BEGIN Data to use
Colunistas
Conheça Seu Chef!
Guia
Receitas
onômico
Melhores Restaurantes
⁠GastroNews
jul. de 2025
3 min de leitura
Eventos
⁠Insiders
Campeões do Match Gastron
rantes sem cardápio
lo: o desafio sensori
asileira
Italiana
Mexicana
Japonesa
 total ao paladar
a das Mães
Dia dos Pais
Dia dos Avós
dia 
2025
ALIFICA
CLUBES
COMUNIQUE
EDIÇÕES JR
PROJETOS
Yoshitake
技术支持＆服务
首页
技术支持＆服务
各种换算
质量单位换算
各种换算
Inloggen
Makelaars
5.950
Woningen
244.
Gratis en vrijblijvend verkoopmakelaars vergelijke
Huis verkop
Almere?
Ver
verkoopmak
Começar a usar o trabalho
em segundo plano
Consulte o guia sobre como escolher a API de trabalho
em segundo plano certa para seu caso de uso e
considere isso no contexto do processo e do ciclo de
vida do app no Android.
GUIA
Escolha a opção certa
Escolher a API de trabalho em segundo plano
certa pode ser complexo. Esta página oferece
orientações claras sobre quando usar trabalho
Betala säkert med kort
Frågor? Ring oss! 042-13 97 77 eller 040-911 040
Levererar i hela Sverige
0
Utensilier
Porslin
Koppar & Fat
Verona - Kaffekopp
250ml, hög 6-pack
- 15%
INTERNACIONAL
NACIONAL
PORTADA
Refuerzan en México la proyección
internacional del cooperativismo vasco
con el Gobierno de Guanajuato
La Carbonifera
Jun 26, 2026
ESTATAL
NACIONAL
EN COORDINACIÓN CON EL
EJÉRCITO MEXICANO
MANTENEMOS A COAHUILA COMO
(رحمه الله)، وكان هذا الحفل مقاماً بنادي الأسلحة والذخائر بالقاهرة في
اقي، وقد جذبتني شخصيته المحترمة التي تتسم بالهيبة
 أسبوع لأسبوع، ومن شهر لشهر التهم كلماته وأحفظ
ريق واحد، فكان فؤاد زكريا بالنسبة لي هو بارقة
END Data to use
● Exercise:
Return the span of lines in the data above that opens at the line with "Dia dos Avós" and closes at the line with "Betala säkert med kort", exactly, ends included, nothing else.

● Task response:
Dia dos Avós
dia 
2025
ALIFICA
CLUBES
COMUNIQUE
EDIÇÕES JR
PROJETOS
Yoshitake
技术支持＆服务
首页
技术支持＆服务
各种换算
质量单位换算
各种换算
Inloggen
Makelaars
5.950
Woningen
244.
Gratis en vrijblijvend verkoopmakelaars vergelijke
Huis verkop
Almere?
Ver
verkoopmak
Começar a usar o trabalho
em segundo plano
Consulte o guia sobre como escolher a API de trabalho
em segundo plano certa para seu caso de uso e
considere isso no contexto do processo e do ciclo de
vida do app no Android.
GUIA
Escolha a opção certa
Escolher a API de trabalho em segundo plano
certa pode ser complexo. Esta página oferece
orientações claras sobre quando usar trabalho
Betala säkert med kort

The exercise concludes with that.